Dominion Energy and state-owned utility company Santee Cooper are seeking permission to partner on a possible 2,000-megawatt natural gas plant on the site of a former coal-fired power plant along the Edisto River in Colleton County. They argue the plant is necessary to meet the power needs of South Carolina’s growing population, as well as major manufacturers the state continues to attract.

Opponents note those are the same arguments that led to the now-notorious Base Load Review Act.

That 2007 law, enacted with little opposition or debate just two months after it was filed, allowed utilities to charge customers upfront through their monthly bills and recoup money even if a project is never finished. And that’s precisely what happened at the V.C. Summer nuclear plant in Fairfield County.

When Santee Cooper and Dominion’s predecessor, South Carolina Electric & Gas, abandoned the plant’s expansion in 2017, they’d already jointly spent $9 billion.

Arguing they don’t want a repeat, environmental groups and utility customers converged Tuesday at the Statehouse wearing stickers that read “no blank check.”

They contend the 70-page bill sponsored by House Speaker Murrell Smith, R-Sumter, does far more than authorize the two utilities to cooperate. They point to loopholes that allow the utilities to potentially skirt regulatory review as well as roll back of some of the protections that legislators enacted in the aftermath of the V.C. Summer fiasco.

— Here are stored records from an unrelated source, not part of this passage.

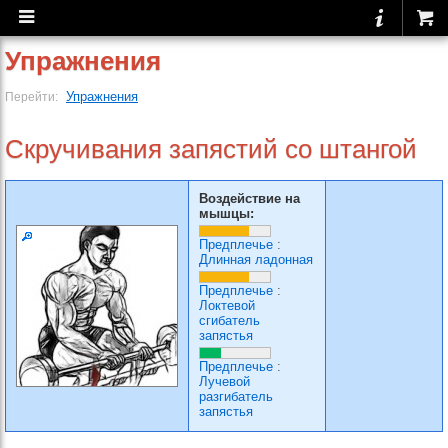
Упражнения
Упражнения
Перейти:
Скручивания запястий со штангой
Воздействие на
мышцы:
Предплечье
:
Длинная ладонная
Предплечье
:
Локтевой
сгибатель
запястья
Предплечье
:
Лучевой
разгибатель
запястья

And they worry legislators’ vocal support for the gas plant will prompt utility regulators, who are elected by the Legislature, to rubber stamp the project.

Utilities want a new gas plant. Some worry SC bill could leave customers paying for another fiasco.
Dominion Energy South Carolina President Keeler Kissam, left, and Santee Cooper CEO Jimmy Staton, right, testify during a hearing Tuesday, Feb. 27, 2024 at the Statehouse, seeking authorization to partner on a possible 2,000-megawatt natural gas plant in Colleton County. (Jessica Holdman/SC Daily Gazette)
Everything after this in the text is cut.